Wednesday, April 20, 2011

perspecitives ---shifting

Yesterday I heard my mom come through the door and she caught me off guard with a really stupid fear based question and it caught me so off guard I just looked at her and tried to figure out a way to a dress my blinding anger and balance my personal growth knowing full well her fear based thoughts are her shit. But it activitated the tiny invisible noose she has around my spirit and it gave a quick jerk to cut of my air. I have my fiftieth birthday within I site and she wants to question me like a teenager about something she has made up in her mind??!! LOL, I think think NOT.

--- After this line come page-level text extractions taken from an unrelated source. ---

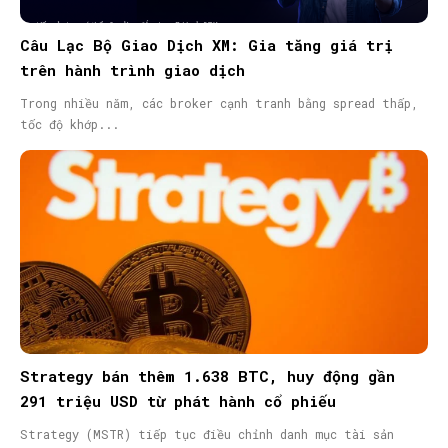
Câu Lạc Bộ Giao Dịch XM: Gia tăng giá trị
trên hành trình giao dịch
Trong nhiều năm, các broker cạnh tranh bằng spread thấp,
tốc độ khớp...
Strategy bán thêm 1.638 BTC, huy động gần
291 triệu USD từ phát hành cổ phiếu
Strategy (MSTR) tiếp tục điều chỉnh danh mục tài sản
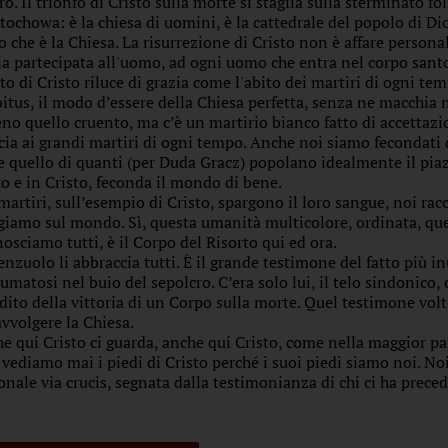
ro. Il trionfo di Cristo sulla morte si staglia sulla sterminato fo
tochowa: è la chiesa di uomini, è la cattedrale del popolo di Dio.
o che è la Chiesa. La risurrezione di Cristo non è affare personal
ia partecipata all'uomo, ad ogni uomo che entra nel corpo santo
ito di Cristo riluce di grazia come l'abito dei martiri di ogni te
bitus, il modo d’essere della Chiesa perfetta, senza ne macchia 
no quello cruento, ma c’è un martirio bianco fatto di accettazion
cia ai grandi martiri di ogni tempo. Anche noi siamo fecondati 
 quello di quanti (per Duda Gracz) popolano idealmente il piaz
to e in Cristo, feconda il mondo di bene.
 martiri, sull’esempio di Cristo, spargono il loro sangue, noi rac
giamo sul mondo. Sì, questa umanità multicolore, ordinata, qu
nosciamo tutti, è il Corpo del Risorto qui ed ora.
enzuolo li abbraccia tutti. È il grande testimone del fatto più in
umatosi nel buio del sepolcro. C’era solo lui, il telo sindonico, c
dito della vittoria di un Corpo sulla morte. Quel testimone volt
avvolgere la Chiesa.
e qui Cristo ci guarda, anche qui Cristo, come nella maggior par
vediamo mai i piedi di Cristo perché i suoi piedi siamo noi. N
onale via crucis, segnata dalla testimonianza di chi ci ha prece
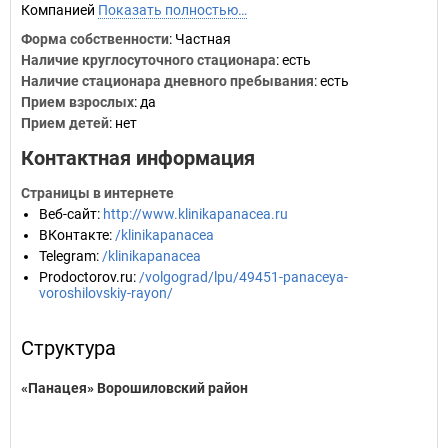
Компанией
Показать полностью…
Форма собственности
: Частная
Наличие круглосуточного стационара
: есть
Наличие стационара дневного пребывания
: есть
Прием взрослых
: да
Прием детей
: нет
Контактная информация
Страницы в интернете
Веб-сайт
:
http://www.klinikapanacea.ru
ВКонтакте
:
/klinikapanacea
Telegram
:
/klinikapanacea
Prodoctorov.ru
:
/volgograd/lpu/49451-panaceya-
voroshilovskiy-rayon/
Структура
«Панацея» Ворошиловский район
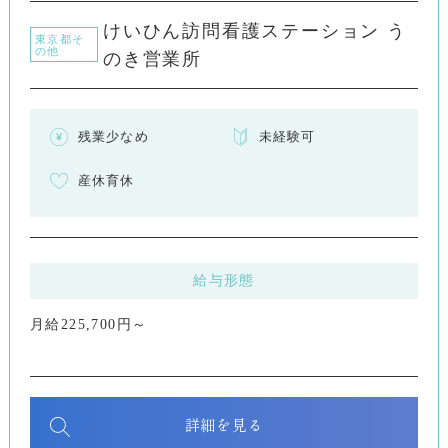
けいひん訪問看護ステーション う
東京都そ
の他
のき営業所
残業少なめ
未経験可
産休育休
給与形態
月給225,700円～
詳細を見る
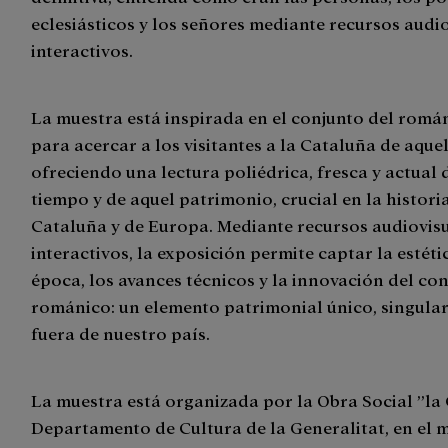
eclesiásticos y los señores mediante recursos audio
interactivos.
La muestra está inspirada en el conjunto del romá
para acercar a los visitantes a la Cataluña de aque
ofreciendo una lectura poliédrica, fresca y actual 
tiempo y de aquel patrimonio, crucial en la histori
Cataluña y de Europa. Mediante recursos audiovisu
interactivos, la exposición permite captar la estét
época, los avances técnicos y la innovación del con
románico: un elemento patrimonial único, singular
fuera de nuestro país.
La muestra está organizada por la Obra Social ”la 
Departamento de Cultura de la Generalitat, en el 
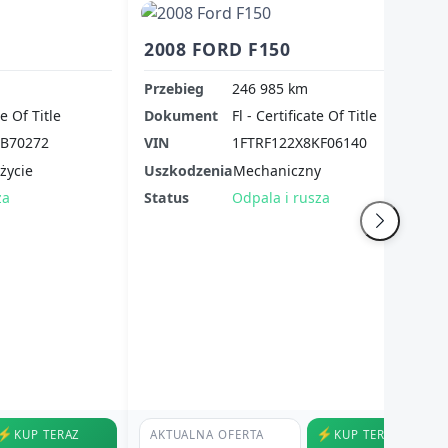
2008 FORD F150
Przebieg
246 985 km
te Of Title
Dokument
Fl - Certificate Of Title
KB70272
VIN
1FTRF122X8KF06140
życie
Uszkodzenia
Mechaniczny
za
Status
Odpala i rusza
⚡
⚡
KUP TERAZ
AKTUALNA OFERTA
KUP TERAZ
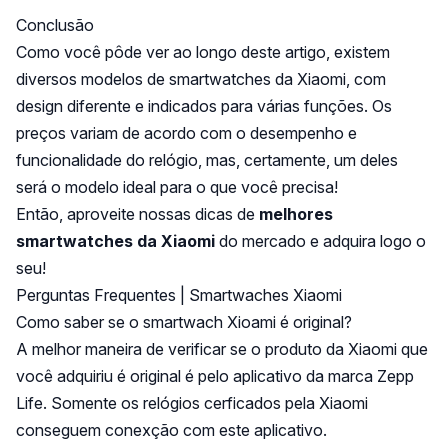
Conclusão
Como você pôde ver ao longo deste artigo, existem
diversos modelos de smartwatches da Xiaomi, com
design diferente e indicados para várias funções. Os
preços variam de acordo com o desempenho e
funcionalidade do relógio, mas, certamente, um deles
será o modelo ideal para o que você precisa!
Então, aproveite nossas dicas de
melhores
smartwatches da Xiaomi
do mercado e adquira logo o
seu!
Perguntas Frequentes | Smartwaches Xiaomi
Como saber se o smartwach Xioami é original?
A melhor maneira de verificar se o produto da Xiaomi que
você adquiriu é original é pelo aplicativo da marca Zepp
Life. Somente os relógios cerficados pela Xiaomi
conseguem conexção com este aplicativo.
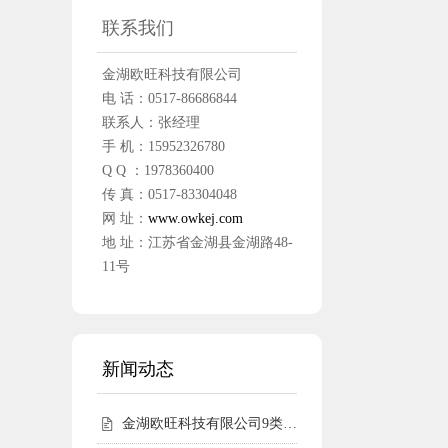
联系我们
金湖欧旺科技有限公司
电 话：0517-86686844
联系人：张经理
手 机：15952326780
Q Q ：1978360400
传 真：0517-83304048
网 址：
www.owkej.com
地 址：江苏省金湖县金湖路48-
11号
新闻动态
金湖欧旺科技有限公司9类尧仪商标持有，明确授权边界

I've never felt the safety a kid should feel when dealing with a parent. Every time I see her there is a part of me that recognizes possible danger ahead and my self esteem retreats. I would love to feel free enough to have friends around when my mom is there too. I thought for a while it's so I wouldn't have to listen to her harsh judgements and attempts to find out the lurid stories on them in their addiction history, but I realized today. I don't want to bring my friends around because I don't want her to hurt their feelings with thoughtless fear based comments.

A few weeks ago I had weekend plans out of town and they were cancelled. When mom heard I wasn't going she said "Oh thank God".  This was just a weekend trip to Dallas for some meetings and she would rather keep me crippled than watch me grow. I can't fix her but it makes me more determined than ever to carve out something that is just mine in the life and never make people that I love feel unsafe with thoughtless comments that hurt peoples self esteem and fragile spirits.

1 comment:

Kathy said...

I feel for you with that constant bombardment against your spirit. I hope you can minimize it.